Эту песню мы некогда исполняли дуэтом.
В один из последних вечеров сентября я открыла в себе неприятную склонность к депрессиям, пессимизму, ипохондрии, нытью и самокопанию. Озарение пришло внезапно, когда я тащилась с работы через центр. Почему бы благородной даме не пройтись по центру Москвы и не посмотреть, чем здесь живет народ? — все развлечение… Только не весело ни хрена.
Невзрачная компьютерная афишка выделялась на рекламном щите, посвященном культурным событиям ближайшей недели, невинною наглостью — бельмом на глазу огромного портрета Баскова, почти возле его крашеных ресниц. Я не переваривала Баскова и именно поэтому глянула с интересом — кто решил конкурировать с шансонье?
Литературное кафе приглашало на творческие встречи. Стоп, стоп, двадцать пятое сентября — это ж сегодня! Все лучше, чем дома сидеть… — подумала я, а ноги сами уже несли меня по указанному адресу, близкому, точно судьба.
Кафе пришлось поискать. Все двери первых этажей переулка со славным историческим названием вели не туда. Замучилась ошибаться. Только упорство скифского конника, отставшего от племени, но идущего по его следу, не позволило отступить и помогло выудить из путаницы дворов невнятный адрес. На белой стене, к которой притулился флигель из дореволюционного романа, красовалось готическое граффити: “Перадор”. Рядом зияла наполовину открытая дверь, подписанная “Клуб гуманитарного содружества”. Из нее в сумеречный двор несло музыкой и густым духом съестного. Должно быть, здесь менестрели развлекали рыцарей Круглого стола. Осмотрительно переступала по щербатым, воистину средневековым ступеням вниз. Дошла без приключений.

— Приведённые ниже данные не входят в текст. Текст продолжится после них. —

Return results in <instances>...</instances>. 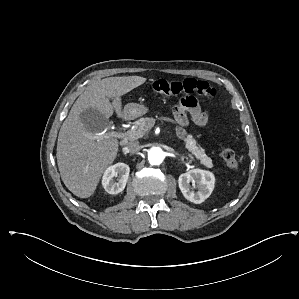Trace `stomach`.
I'll return each instance as SVG.
<instances>
[{
  "label": "stomach",
  "instance_id": "0dacf381",
  "mask_svg": "<svg viewBox=\"0 0 299 299\" xmlns=\"http://www.w3.org/2000/svg\"><path fill=\"white\" fill-rule=\"evenodd\" d=\"M148 112V108L143 104L128 103L124 108L125 117L135 119Z\"/></svg>",
  "mask_w": 299,
  "mask_h": 299
}]
</instances>
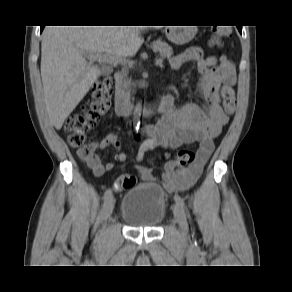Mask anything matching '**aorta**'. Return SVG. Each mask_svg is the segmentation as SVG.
<instances>
[{
    "label": "aorta",
    "mask_w": 292,
    "mask_h": 292,
    "mask_svg": "<svg viewBox=\"0 0 292 292\" xmlns=\"http://www.w3.org/2000/svg\"><path fill=\"white\" fill-rule=\"evenodd\" d=\"M134 119L135 120H138L139 119V106L136 107Z\"/></svg>",
    "instance_id": "762f6f07"
}]
</instances>
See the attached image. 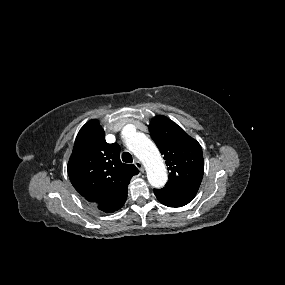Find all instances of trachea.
I'll list each match as a JSON object with an SVG mask.
<instances>
[{"instance_id":"trachea-1","label":"trachea","mask_w":285,"mask_h":285,"mask_svg":"<svg viewBox=\"0 0 285 285\" xmlns=\"http://www.w3.org/2000/svg\"><path fill=\"white\" fill-rule=\"evenodd\" d=\"M122 160L125 163H132L133 158H132V155L129 152H124L122 154Z\"/></svg>"}]
</instances>
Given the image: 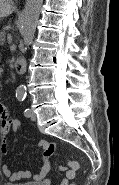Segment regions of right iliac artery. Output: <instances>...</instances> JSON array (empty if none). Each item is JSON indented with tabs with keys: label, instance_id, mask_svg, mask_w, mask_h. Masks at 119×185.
<instances>
[{
	"label": "right iliac artery",
	"instance_id": "obj_1",
	"mask_svg": "<svg viewBox=\"0 0 119 185\" xmlns=\"http://www.w3.org/2000/svg\"><path fill=\"white\" fill-rule=\"evenodd\" d=\"M17 97H18V98H19V97H23V94L19 93V94L17 95Z\"/></svg>",
	"mask_w": 119,
	"mask_h": 185
}]
</instances>
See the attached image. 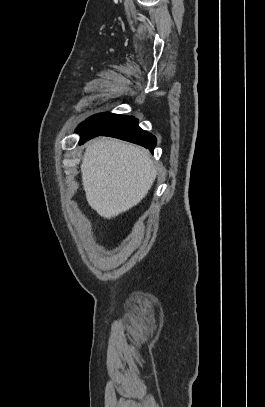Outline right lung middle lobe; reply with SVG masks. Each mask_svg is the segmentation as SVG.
I'll return each instance as SVG.
<instances>
[{
    "label": "right lung middle lobe",
    "mask_w": 265,
    "mask_h": 407,
    "mask_svg": "<svg viewBox=\"0 0 265 407\" xmlns=\"http://www.w3.org/2000/svg\"><path fill=\"white\" fill-rule=\"evenodd\" d=\"M125 118L126 116L111 113L97 114L82 122L78 127L77 132L81 134V137L98 135Z\"/></svg>",
    "instance_id": "right-lung-middle-lobe-1"
}]
</instances>
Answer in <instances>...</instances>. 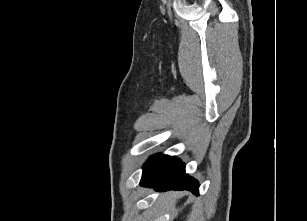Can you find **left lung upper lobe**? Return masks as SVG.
<instances>
[{
  "mask_svg": "<svg viewBox=\"0 0 307 221\" xmlns=\"http://www.w3.org/2000/svg\"><path fill=\"white\" fill-rule=\"evenodd\" d=\"M161 155H155L149 158V160L144 164V169H146L153 161L159 158Z\"/></svg>",
  "mask_w": 307,
  "mask_h": 221,
  "instance_id": "obj_1",
  "label": "left lung upper lobe"
}]
</instances>
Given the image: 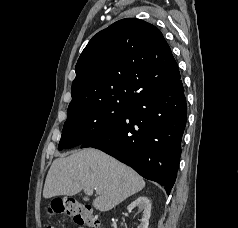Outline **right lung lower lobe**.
I'll list each match as a JSON object with an SVG mask.
<instances>
[{
	"mask_svg": "<svg viewBox=\"0 0 238 228\" xmlns=\"http://www.w3.org/2000/svg\"><path fill=\"white\" fill-rule=\"evenodd\" d=\"M187 105L179 79L128 102L122 118L89 139L93 147L131 166L146 179L164 186L167 194L176 180Z\"/></svg>",
	"mask_w": 238,
	"mask_h": 228,
	"instance_id": "obj_1",
	"label": "right lung lower lobe"
}]
</instances>
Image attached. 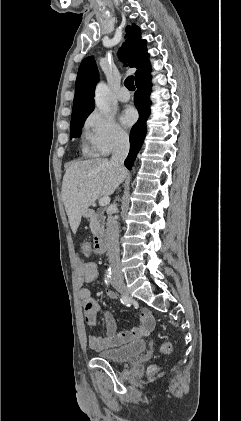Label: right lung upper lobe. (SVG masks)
Listing matches in <instances>:
<instances>
[{
  "mask_svg": "<svg viewBox=\"0 0 241 421\" xmlns=\"http://www.w3.org/2000/svg\"><path fill=\"white\" fill-rule=\"evenodd\" d=\"M126 42L119 51L120 59L126 66L136 67L135 78L149 64L146 41L141 40V32L135 24L126 28ZM98 82V71L92 57L85 58L80 64L75 82L72 118L89 115L94 109V90Z\"/></svg>",
  "mask_w": 241,
  "mask_h": 421,
  "instance_id": "obj_1",
  "label": "right lung upper lobe"
}]
</instances>
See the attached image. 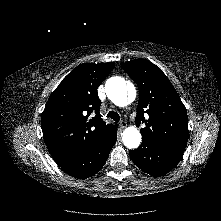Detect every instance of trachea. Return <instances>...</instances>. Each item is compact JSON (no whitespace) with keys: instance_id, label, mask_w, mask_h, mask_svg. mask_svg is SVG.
I'll list each match as a JSON object with an SVG mask.
<instances>
[{"instance_id":"obj_1","label":"trachea","mask_w":221,"mask_h":221,"mask_svg":"<svg viewBox=\"0 0 221 221\" xmlns=\"http://www.w3.org/2000/svg\"><path fill=\"white\" fill-rule=\"evenodd\" d=\"M108 116L113 119L114 121H119L120 120V116L117 112L114 111H109Z\"/></svg>"}]
</instances>
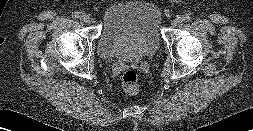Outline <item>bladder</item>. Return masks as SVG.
Masks as SVG:
<instances>
[{
	"mask_svg": "<svg viewBox=\"0 0 253 131\" xmlns=\"http://www.w3.org/2000/svg\"><path fill=\"white\" fill-rule=\"evenodd\" d=\"M161 22L160 7L152 0H115L102 21L97 52L105 58L152 55L162 44Z\"/></svg>",
	"mask_w": 253,
	"mask_h": 131,
	"instance_id": "1",
	"label": "bladder"
}]
</instances>
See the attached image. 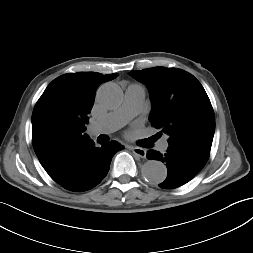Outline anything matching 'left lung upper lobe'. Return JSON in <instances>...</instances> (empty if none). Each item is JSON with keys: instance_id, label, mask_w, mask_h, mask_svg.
Segmentation results:
<instances>
[{"instance_id": "1", "label": "left lung upper lobe", "mask_w": 253, "mask_h": 253, "mask_svg": "<svg viewBox=\"0 0 253 253\" xmlns=\"http://www.w3.org/2000/svg\"><path fill=\"white\" fill-rule=\"evenodd\" d=\"M151 94L150 121L169 136L168 144L192 147L210 153L215 116L201 83L190 73L154 67L131 71Z\"/></svg>"}]
</instances>
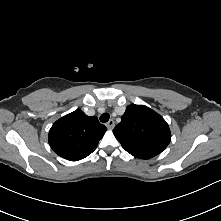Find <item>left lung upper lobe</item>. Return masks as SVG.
<instances>
[{
	"label": "left lung upper lobe",
	"mask_w": 221,
	"mask_h": 221,
	"mask_svg": "<svg viewBox=\"0 0 221 221\" xmlns=\"http://www.w3.org/2000/svg\"><path fill=\"white\" fill-rule=\"evenodd\" d=\"M113 133L128 153L141 159L158 155L171 140L163 117L144 105H129Z\"/></svg>",
	"instance_id": "5c2ea615"
}]
</instances>
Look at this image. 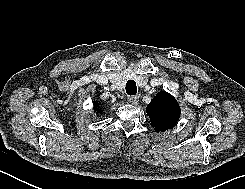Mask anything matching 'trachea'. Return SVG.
<instances>
[{
  "label": "trachea",
  "mask_w": 245,
  "mask_h": 189,
  "mask_svg": "<svg viewBox=\"0 0 245 189\" xmlns=\"http://www.w3.org/2000/svg\"><path fill=\"white\" fill-rule=\"evenodd\" d=\"M126 93L128 95H136L137 87L134 80H129L126 84Z\"/></svg>",
  "instance_id": "trachea-1"
}]
</instances>
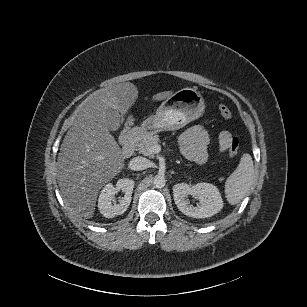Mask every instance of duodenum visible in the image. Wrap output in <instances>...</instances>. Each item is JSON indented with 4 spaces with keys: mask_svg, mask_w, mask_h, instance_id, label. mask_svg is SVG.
Here are the masks:
<instances>
[{
    "mask_svg": "<svg viewBox=\"0 0 307 307\" xmlns=\"http://www.w3.org/2000/svg\"><path fill=\"white\" fill-rule=\"evenodd\" d=\"M142 135H143L142 130L138 128L133 129L126 133L123 139V148H122L123 157L129 158L130 156H132L135 147L140 138L142 137Z\"/></svg>",
    "mask_w": 307,
    "mask_h": 307,
    "instance_id": "1",
    "label": "duodenum"
}]
</instances>
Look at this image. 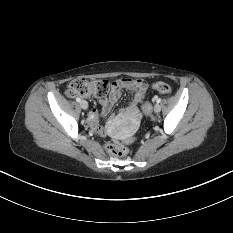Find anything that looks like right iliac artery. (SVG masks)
Wrapping results in <instances>:
<instances>
[{"label":"right iliac artery","instance_id":"obj_1","mask_svg":"<svg viewBox=\"0 0 233 233\" xmlns=\"http://www.w3.org/2000/svg\"><path fill=\"white\" fill-rule=\"evenodd\" d=\"M76 101H77V102H80V101H81V99H80V98H76Z\"/></svg>","mask_w":233,"mask_h":233}]
</instances>
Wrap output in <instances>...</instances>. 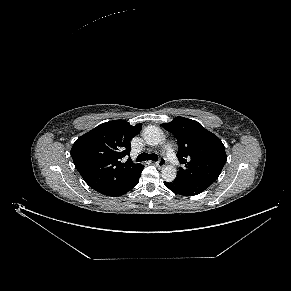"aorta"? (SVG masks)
<instances>
[{"label":"aorta","instance_id":"aorta-1","mask_svg":"<svg viewBox=\"0 0 291 291\" xmlns=\"http://www.w3.org/2000/svg\"><path fill=\"white\" fill-rule=\"evenodd\" d=\"M143 138L147 144L157 146L163 140V133L156 126H147L143 129ZM161 176L166 182H172L177 176V170L173 165H166L162 168Z\"/></svg>","mask_w":291,"mask_h":291}]
</instances>
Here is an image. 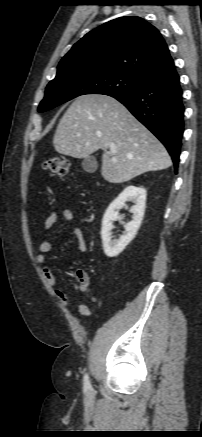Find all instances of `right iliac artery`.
Listing matches in <instances>:
<instances>
[{"mask_svg": "<svg viewBox=\"0 0 202 437\" xmlns=\"http://www.w3.org/2000/svg\"><path fill=\"white\" fill-rule=\"evenodd\" d=\"M84 388L85 389L91 388V384H90L89 377L87 374L84 375Z\"/></svg>", "mask_w": 202, "mask_h": 437, "instance_id": "82829eb1", "label": "right iliac artery"}]
</instances>
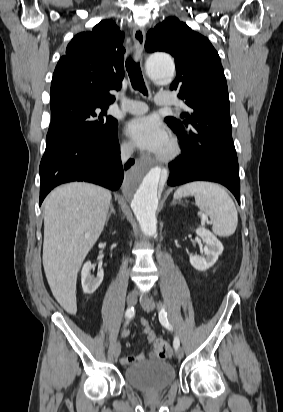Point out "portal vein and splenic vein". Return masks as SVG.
Returning a JSON list of instances; mask_svg holds the SVG:
<instances>
[{
    "label": "portal vein and splenic vein",
    "instance_id": "obj_1",
    "mask_svg": "<svg viewBox=\"0 0 283 412\" xmlns=\"http://www.w3.org/2000/svg\"><path fill=\"white\" fill-rule=\"evenodd\" d=\"M202 221H203V223L208 222V217L207 216H202Z\"/></svg>",
    "mask_w": 283,
    "mask_h": 412
}]
</instances>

Темно… лампы, не столько освещающие, сколько подчеркивающие полумрак… накурено… атмосфера вполне богемная. Столики уютные, небольшие. Посторонние компании вряд ли подсядут. Я взяла пива — за березанскую цену дневной дозы Константина Багрянцева. Сразу же понятно, что ходят сюда люди не случайные, что царит здесь плотно спаянный коллектив. Неприкаянный скифский кочевник набрел на чужое стойбище, но пока ему не запретили стреножить лошадь и присесть в отдалении от костра. Тем более что в чужом стойбище уже вовсю гудел курултай.
В современной московской поэзии я, вскормленная Серебряным веком и бардовским пением, не понимала ничего. Особенно повеселил неискушенную гостью столицы мрачный рэппер, который провозглашал рифмованные матюки и пританцовывал со свирепым выражением лица. На третьем фрагменте текста я поняла, что речь рыцарь печального образа ведет о любви, и вроде бы даже платонической. Дождалась аплодисментов и пролавировала между столиками к стойке — за новой порцией пива.
Когда вернулась, меня уже ждали.
Давешний рэппер тяжко дышал и не мог говорить, зато энергично жестикулировал. Я посмотрела на него с состраданием и сунула под машущую ладонь бокал с пивом. Ладонь не промахнулась. Человек выпил, и ему полегчало:
— Добрый вечер! Вы здесь что?
— Я здесь пиво пью, — объяснила я очень глупо. — А что, нельзя? Еще стихи слушаю. Я ваше место заняла?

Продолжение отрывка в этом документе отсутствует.